Amid the unpredictability and volatility of the COVID pandemic, SaaS companies have continued to thrive. One analyst described that “In many ways, 2020 has been the best year yet for SaaS — the very business model of SaaS lends itself well to uncertainty. Its flexibility has led to more IPOs, more revenue, and more interest in SaaS than ever.”

In a post from the Forbes Communications Council, SaaS revenue is projected to climb to $233 billion by 2022 and $369.4 billion by 2024. Spurred by the pandemic, scalable SaaS management tools that improve cost and time efficiency for businesses are in demand.

This is especially true of vertical SaaS solutions that solve specific pain points in a given sector. One analyst wrote that “COVID-19 is creating even more opportunity in the vertical SaaS space as businesses look for creative ways to deliver a better customer experience to drive revenue.”

However, even with all of the VC investments in SaaS management tools, there are very few tools for investors themselves.

Investors are left behind to cobble together various tools to fit their needs. Airtable does an ok job, but investors still need to reconcile with little automation. Zapier is a great tool to help connect the pieces, but no-code software only goes so far.

CRMs like Affinity do a good job at scratching the surface but leave investors frustrated and only work if you have a larger internal team. For most seed funds and sub-$100 million funds, the cost to run a Pitchbook plus Tableau product is way too expensive for the 2% operating fees the fund charges.

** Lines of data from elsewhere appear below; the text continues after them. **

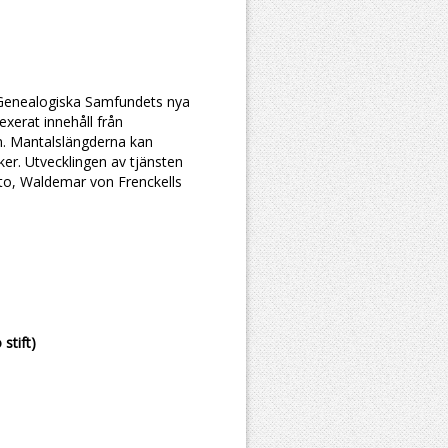
 Genealogiska Samfundets nya
xerat innehåll från
. Mantalslängderna kan
er. Utvecklingen av tjänsten
sto, Waldemar von Frenckells
stift)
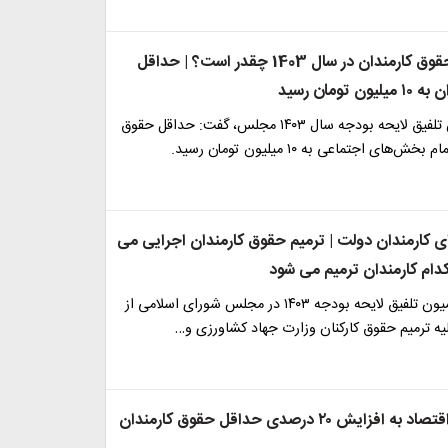
کف و سقف حقوق کارمندان در سال 1403 چقدر است؟ | حداقل
تومان رسید
عضو کمیسیون تلفیق لایحه بودجه سال ۱۴۰۳ مجلس، گفت: حداقل حقوق
‌های اجتماعی به ۱۰ میلیون تومان رسید.
 کارمندان دولت | ترمیم حقوق کارمندان اجرایی می
دام کارمندان ترمیم می شود
یک عضو کمیسیون تلفیق لایحه بودجه ۱۴۰۳ در مجلس شورای اسلامی از
یه ترمیم حقوق کارکنان وزارت جهاد کشاورزی و…
ایش ۲۰ درصدی حداقل حقوق کارمندان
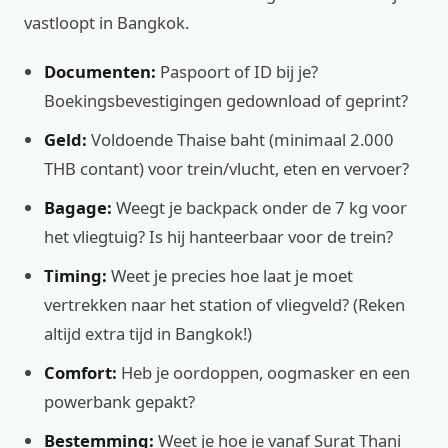
vastloopt in Bangkok.
Documenten:
Paspoort of ID bij je?
Boekingsbevestigingen gedownload of geprint?
Geld:
Voldoende Thaise baht (minimaal 2.000
THB contant) voor trein/vlucht, eten en vervoer?
Bagage:
Weegt je backpack onder de 7 kg voor
het vliegtuig? Is hij hanteerbaar voor de trein?
Timing:
Weet je precies hoe laat je moet
vertrekken naar het station of vliegveld? (Reken
altijd extra tijd in Bangkok!)
Comfort:
Heb je oordoppen, oogmasker en een
powerbank gepakt?
Bestemming:
Weet je hoe je vanaf Surat Thani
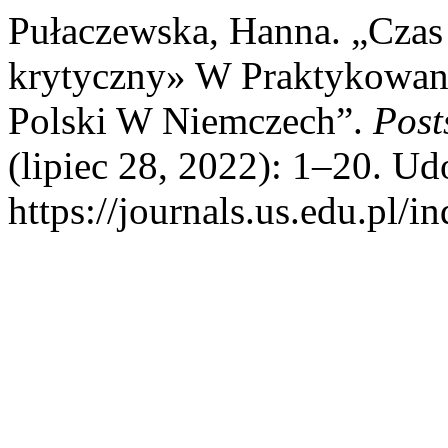
Pułaczewska, Hanna. „Czas
krytyczny» W Praktykowani
Polski W Niemczech”.
Post
(lipiec 28, 2022): 1–20. Ud
https://journals.us.edu.pl/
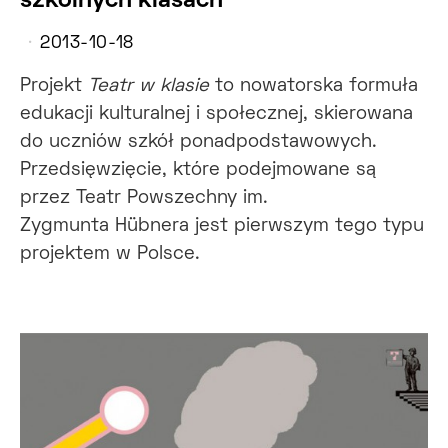
szkolnych klasach
2013-10-18
Projekt
Teatr w klasie
to nowatorska formuła
edukacji kulturalnej i społecznej, skierowana
do uczniów szkół ponadpodstawowych.
Przedsięwzięcie, które podejmowane są
przez Teatr Powszechny im.
Zygmunta Hübnera jest pierwszym tego typu
projektem w Polsce.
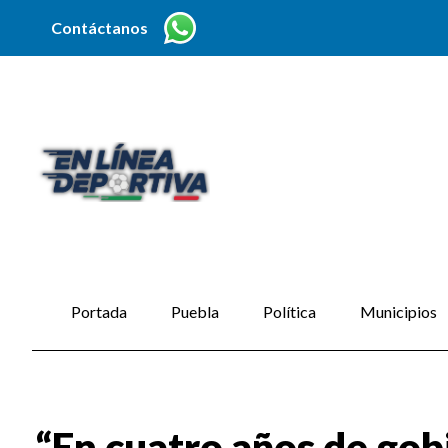
Contáctanos
Portada
Puebla
Política
Municipios
“En cuatro años de gobi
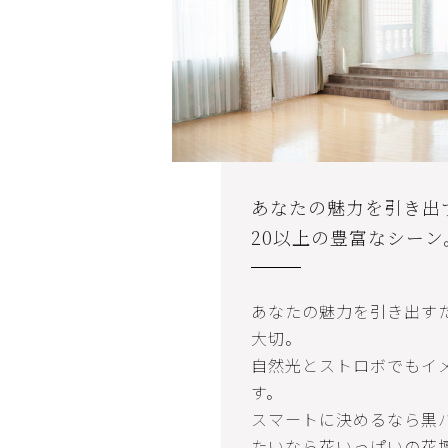
あなたの魅力を引き出
20以上の豊富なシーン
あなたの魅力を引き出す
大切。
自然光とストロボでもイ
す。
スマートに決めるなら黒
たいなら花いっぱいの花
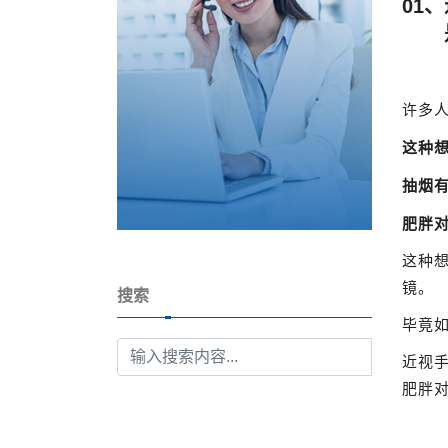
01
是
许多
这种
抽烟
肥胖
这种
镜。
搜索
毕竟
近视
肥胖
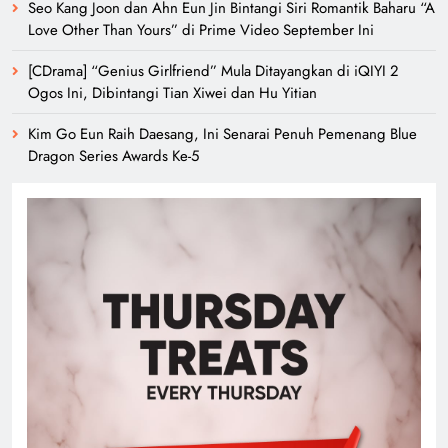
Seo Kang Joon dan Ahn Eun Jin Bintangi Siri Romantik Baharu “A
Love Other Than Yours” di Prime Video September Ini
[CDrama] “Genius Girlfriend” Mula Ditayangkan di iQIYI 2
Ogos Ini, Dibintangi Tian Xiwei dan Hu Yitian
Kim Go Eun Raih Daesang, Ini Senarai Penuh Pemenang Blue
Dragon Series Awards Ke-5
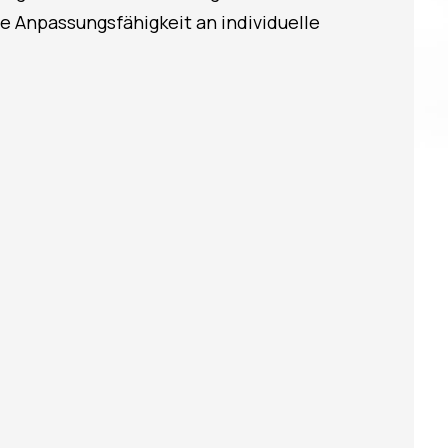
e Anpassungsfähigkeit an individuelle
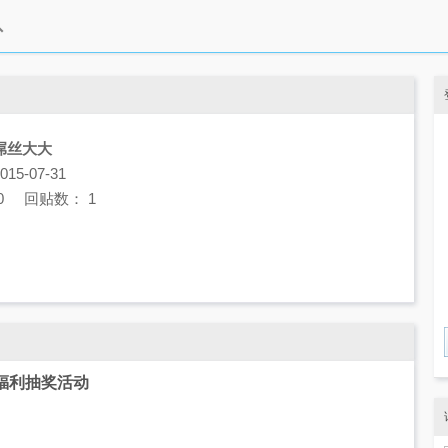
屌丝大大
5-07-31
0 回贴数： 1
夏季福利抽奖活动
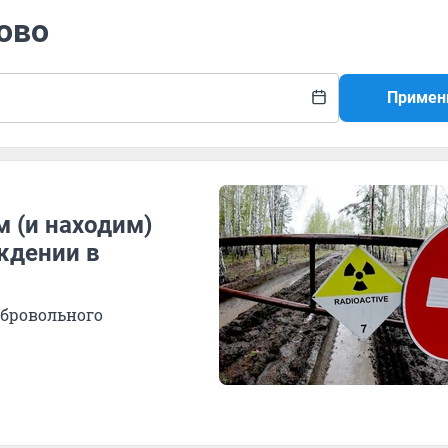
ово
Примен
 (и находим)
ждении в
обровольного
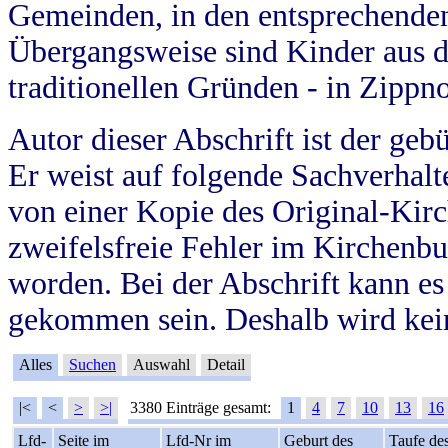
Gemeinden, in den entsprechende
Übergangsweise sind Kinder aus 
traditionellen Gründen - in Zippn
Autor dieser Abschrift ist der geb
Er weist auf folgende Sachverhalte
von einer Kopie des Original-Kirc
zweifelsfreie Fehler im Kirchenbuc
worden. Bei der Abschrift kann e
gekommen sein. Deshalb wird kein
Alles
Suchen
Auswahl
Detail
|<
<
>
>|
3380 Einträge gesamt:
1
4
7
10
13
16
Lfd-
Seite im
Lfd-Nr im
Geburt des
Taufe de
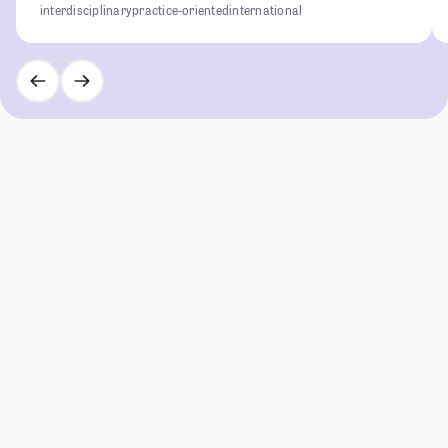
interdisciplinary
practice-oriented
international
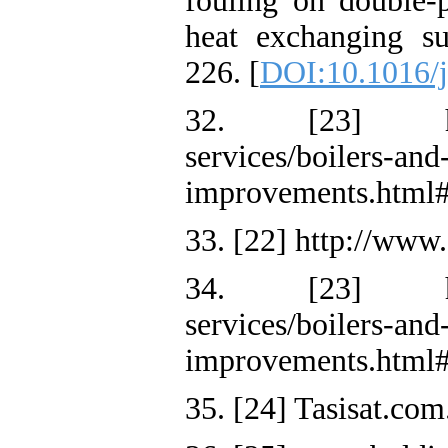
fouling on double-p
heat exchanging s
226. [
DOI:10.1016/j
32. [23] https:
services/boilers-an
improvements.html#w
33. [22] http://www.c
34. [23] https:
services/boilers-an
improvements.html#w
35. [24] Tasisat.com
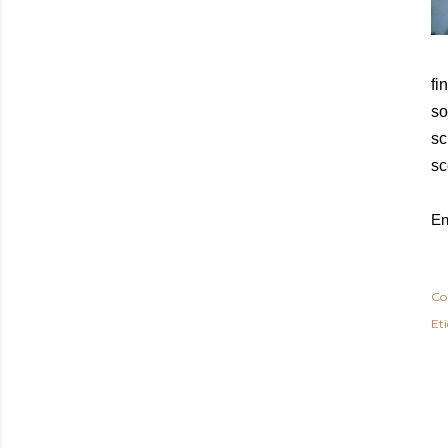
fi
so
sc
sc
En
Co
Eti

Fund performance and analytics on fiifi.co

We set out to create a solution that any nano, micro, or seed fund can use to save time, save money, and be more sophisticated and informed investors. fiifi is a quantitative portfolio management system that aggregates all of your information into one location, including syndicates, fund portfolio investments, Angel investments, LP investments, and SPVs.

We are approaching the old-school model of investing and managing a fund with spreadsheets, and evolving those into actionable automated tools for investors. Our advantage is the network we’ve built and the connections that we offer with our larger marketplace of investors. In addition to giving preferential rights, we leverage the network to source, manage, and benchmark deal flow.

In turn, we extend those cost savings to our customers. For example, we can cut the costs of something normally very expensive — like taxation, SPVs, and paralegal services — by running them through our SaaS model.

With our services, investors have the real-time tools they need to make informed decisions and manage their investments.